What the task asks
Go through the data and retrieve each line that includes the string "Urban".

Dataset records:

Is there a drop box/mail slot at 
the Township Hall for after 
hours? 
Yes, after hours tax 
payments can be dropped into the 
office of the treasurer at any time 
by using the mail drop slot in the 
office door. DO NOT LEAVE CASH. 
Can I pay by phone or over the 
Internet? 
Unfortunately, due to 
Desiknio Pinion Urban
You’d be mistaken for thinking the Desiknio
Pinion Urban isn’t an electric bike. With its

Exercise response
Desiknio Pinion Urban
Pinion Urban isn’t an electric bike. With its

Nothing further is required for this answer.